Chilean inflation-linked swap rates climbed the most in three months after a report showed consumer prices rose in February less than forecast, reducing demand.
The one-year rate increased 18 basis points, or 0.18 percentage point to 2.35 percent, the steepest rise since Dec. 7. The three-month rate was up 86 basis points to 2.96 percent. The one-year breakeven rate, the average annual pace of future consumer price increases implied by bond yields, fell 20 basis points to 2.77 percent, the lowest since January.
“Inflation insurance is falling, and rate rises are being pushed back by a couple of months from what was priced in yesterday,” Christian Gomez, a trader at Banco Santander Chile in Santiago, said in a phone interview.
Consumer prices increased 0.1 percent in February from a month earlier, the government reported today.

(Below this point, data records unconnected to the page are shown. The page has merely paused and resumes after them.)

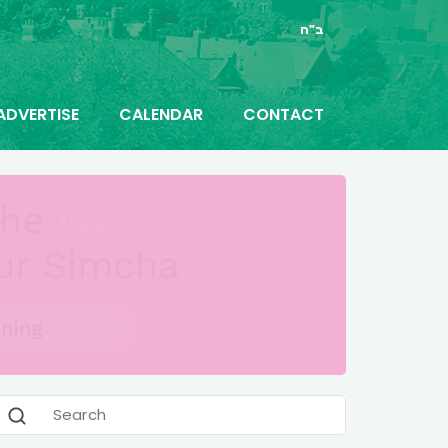
ב"ה
ADVERTISE
CALENDAR
CONTACT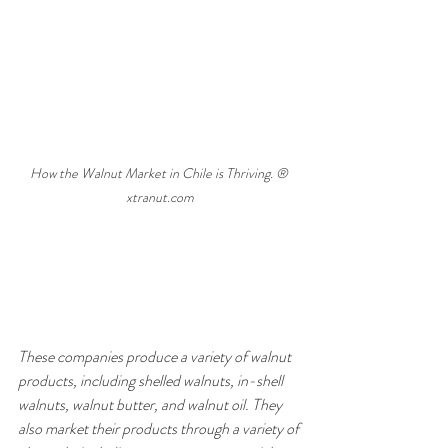
How the Walnut Market in Chile is Thriving. ® 
xtranut.com
These companies produce a variety of walnut 
products, including shelled walnuts, in-shell 
walnuts, walnut butter, and walnut oil. They 
also market their products through a variety of 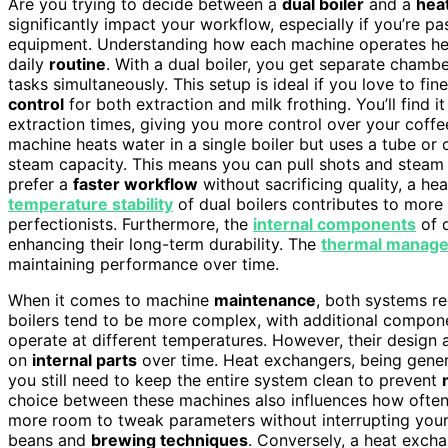
Are you trying to decide between a
dual boiler
and a
hea
significantly impact your workflow, especially if you’re p
equipment. Understanding how each machine operates hel
daily
routine
. With a dual boiler, you get separate chamb
tasks simultaneously. This setup is ideal if you love to fi
control
for both extraction and milk frothing. You’ll find i
extraction times, giving you more control over your coffe
machine heats water in a single boiler but uses a tube or 
steam capacity. This means you can pull shots and steam 
prefer a
faster workflow
without sacrificing quality, a he
temperature stability
of dual boilers contributes to more 
perfectionists. Furthermore, the
internal components
of d
enhancing their long-term durability. The
thermal manag
maintaining performance over time.
When it comes to machine
maintenance
, both systems r
boilers tend to be more complex, with additional compon
operate at different temperatures. However, their design 
on
internal parts
over time. Heat exchangers, being general
you still need to keep the entire system clean to prevent
choice between these machines also influences how often
more room to tweak parameters without interrupting your 
beans and
brewing techniques
. Conversely, a heat excha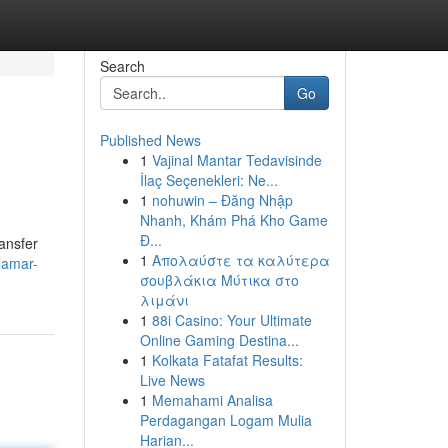
Search
Go
Published News
1
Vajinal Mantar Tedavisinde
İlaç Seçenekleri: Ne...
1
nohuwin – Đăng Nhập
Nhanh, Khám Phá Kho Game
Đ...
ransfer
1
Απολαύστε τα καλύτερα
lamar-
σουβλάκια Μύτικα στο
λιμάνι
1
88i Casino: Your Ultimate
Online Gaming Destina...
1
Kolkata Fatafat Results:
Live News
1
Memahami Analisa
Perdagangan Logam Mulia
Harian...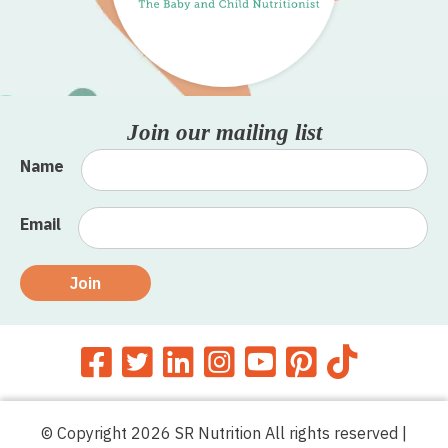
Join our mailing list
Name
Email
Join
© Copyright 2026 SR Nutrition All rights reserved |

The median forecast of 16 economists surveyed by Bloomberg was for a 0.3 percent advance. Annual inflation was 1.3 percent, the slowest pace since June 2010.
Traders in the forwards market for unidades de fomento, Chile’s inflation-linked accounting unit, had been pricing in a 0.24 percent consumer price increase in February.
Chile’s peso rose 0.1 percent to 471.55 per dollar at the close in Santiago. The currency appreciated 0.6 percent this week.
International investors in the Chilean peso forwards market raised their net bet against the currency to $3.8 billion on March 6, the biggest in two months.